While it is anticipated that the L-arm assembly 36 could comprise one L-arm of solid construction (not shown), the preferred embodiment as shown in FIGS. 5 and 6 shows an assembly of two separate L-arms 82 spaced apart by tubular support members 84. In addition, FIGS. 5 and 6 show that the first arm 60 of each L-arm 82 is comprised of a top plate 86 and first and second side plates 88 and 90, respectively, the first side plate 88 being substantially parallel with the second side plate 90 with a slight divergence between the first side plate 88 and second side plate 90 from the first end 62 of the first arm 60 to the second end 64 of the first arm 60. In addition, the second arm 66 of each L-arm 82 is comprised of a rectangular housing 94 with the extended lift members 76 extended from the second end 70 thereof.

The L-arm assembly 36 also includes means for attachment to the hydraulic cylinder 38 to raise and lower the L-arm assembly 36 in the form of two gusset plates 96 having apertures 98 therein for receiving a pivot member 100 for pivotal attachment to the hydraulic cylinder 38. It is preferred that these means for attachment to the hydraulic cylinder 38 be proximate to the first end 62 of the first arm 60 of the L-arm assembly 36.

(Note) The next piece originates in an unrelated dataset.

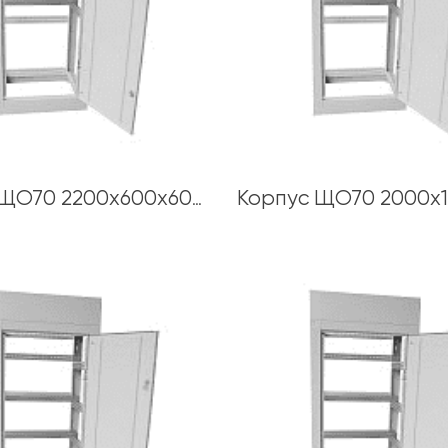
Корпус ЩО70 2200х600х600 толщина каркаса 1,5 мм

In the preferred embodiment wherein the L-arm assembly 36 is made up of two parallel L-arms 82, one of the parallel second arms 66 includes within its rectangular housing 94 means for extending and retracting the extended lift member 76. Means for extending and retracting an extended lift member 102 relative to a rigidly connected extended lift member 104 are shown in FIGS. 7 (extended) and 8 (retracted). A telescoping housing 106 is operably attached between a linear actuator 108 (shown uncovered in FIGS. 1-4) and the lift member 102.

While the L-arm assembly 36 of the present invention is shown on an excavating machine 30 having a rock wheel trencher assembly 42, it is to be understood that this L-arm assembly 36 could be incorporated with any type of excavating machine having earth cutting means as original equipment or sold separately as a retrofit part for existing equipment.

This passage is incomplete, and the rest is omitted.